Campania, il 18 si riapre: regole cappio per ristoranti, parrucchieri e spiagge

I gestori dei locali: 'Norme irricevibili'

di Redazione
Campania, il 18 si riapre: regole cappio per ristoranti, parrucchieri e spiagge

In Campania arrivano le regole del governo per quando lunedì riaprirà tutto. Inviate da Roma le linee guida per i settori che dovranno riaprire. Dal 18 maggio, seguendo le regole degli esperti del Comitato tecnico scientifico, potranno far ripartire le attività valutando autonomamente quali riaprire subito e quali invece devono ancora attendere, come i centri sportivi e le palestre per i quali si ipotizza il 25. "Si tratta di indicazioni che il governo dà per una tutela rigorosa ed esclusiva sul lavoro", dice il ministro delle Autonomie Francesco Boccia in Parlamento ribadendo però la necessità di muoversi con la massima cautela: l'Italia "è un malato in condizioni migliori di prima.
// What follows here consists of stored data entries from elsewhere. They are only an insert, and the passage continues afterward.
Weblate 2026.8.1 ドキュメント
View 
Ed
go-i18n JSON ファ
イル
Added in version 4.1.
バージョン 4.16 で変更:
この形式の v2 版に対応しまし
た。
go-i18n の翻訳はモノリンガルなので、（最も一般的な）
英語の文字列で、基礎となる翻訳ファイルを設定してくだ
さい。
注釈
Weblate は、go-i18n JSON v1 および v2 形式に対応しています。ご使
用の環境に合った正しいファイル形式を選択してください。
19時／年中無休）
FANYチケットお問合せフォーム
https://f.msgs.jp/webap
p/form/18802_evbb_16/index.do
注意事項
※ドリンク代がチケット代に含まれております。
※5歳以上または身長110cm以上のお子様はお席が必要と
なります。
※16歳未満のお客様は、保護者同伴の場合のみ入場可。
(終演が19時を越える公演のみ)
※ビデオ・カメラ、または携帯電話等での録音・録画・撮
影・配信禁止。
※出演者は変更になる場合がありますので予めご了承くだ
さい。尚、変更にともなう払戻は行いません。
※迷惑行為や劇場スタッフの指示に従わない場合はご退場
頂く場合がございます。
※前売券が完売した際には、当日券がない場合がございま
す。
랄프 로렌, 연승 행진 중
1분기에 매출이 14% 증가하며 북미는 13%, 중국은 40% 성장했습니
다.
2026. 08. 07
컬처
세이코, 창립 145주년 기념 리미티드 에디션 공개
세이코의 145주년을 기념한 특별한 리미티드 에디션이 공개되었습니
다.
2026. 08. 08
Ma è pur sempre un malato, che non può permettersi ricadute". Lunedì ci sarà dunque il primo banco di prova per il secondo step della Fase 2, anche se le difficoltà già si intravedono: i documenti tecnici riguardanti negozi, bar, ristoranti, spiagge, estetisti e parrucchieri fissano paletti molto stringenti. Questi ultimi, ad esempio, potranno essere aperti anche domenica e lunedì, dovranno allestire degli spazi all'aperto per far attendere i clienti e distanziare le postazioni di due metri. Non sarà possibile neanche leggere una rivista e lo shampoo sarà obbligatorio, così come mascherine, guanti e visiere per i lavoratori e mascherine per i clienti. Tutte norme che, come quelle per bar e ristoranti, hanno già suscitato le reazioni delle associazioni di categoria che le hanno bollato come "irricevibili" e "del tutto inapplicabili". Molti hanno già detto che a queste condizioni non potranno riaprire, perché soprattutto per chi ha locali piccoli sarà impossibile far rispettare il distanziamento sociale senza andare in perdita. Boccia ribadisce però che proprio quelle regole sono l'unica alternativa al lockdown. "Dobbiamo abituarci all'idea che nella seconda fase, ripartendo il lavoro, il rischio" di nuovi contagi si sposterà "nei luoghi di lavoro. E noi dobbiamo evitarlo con tutte le forze".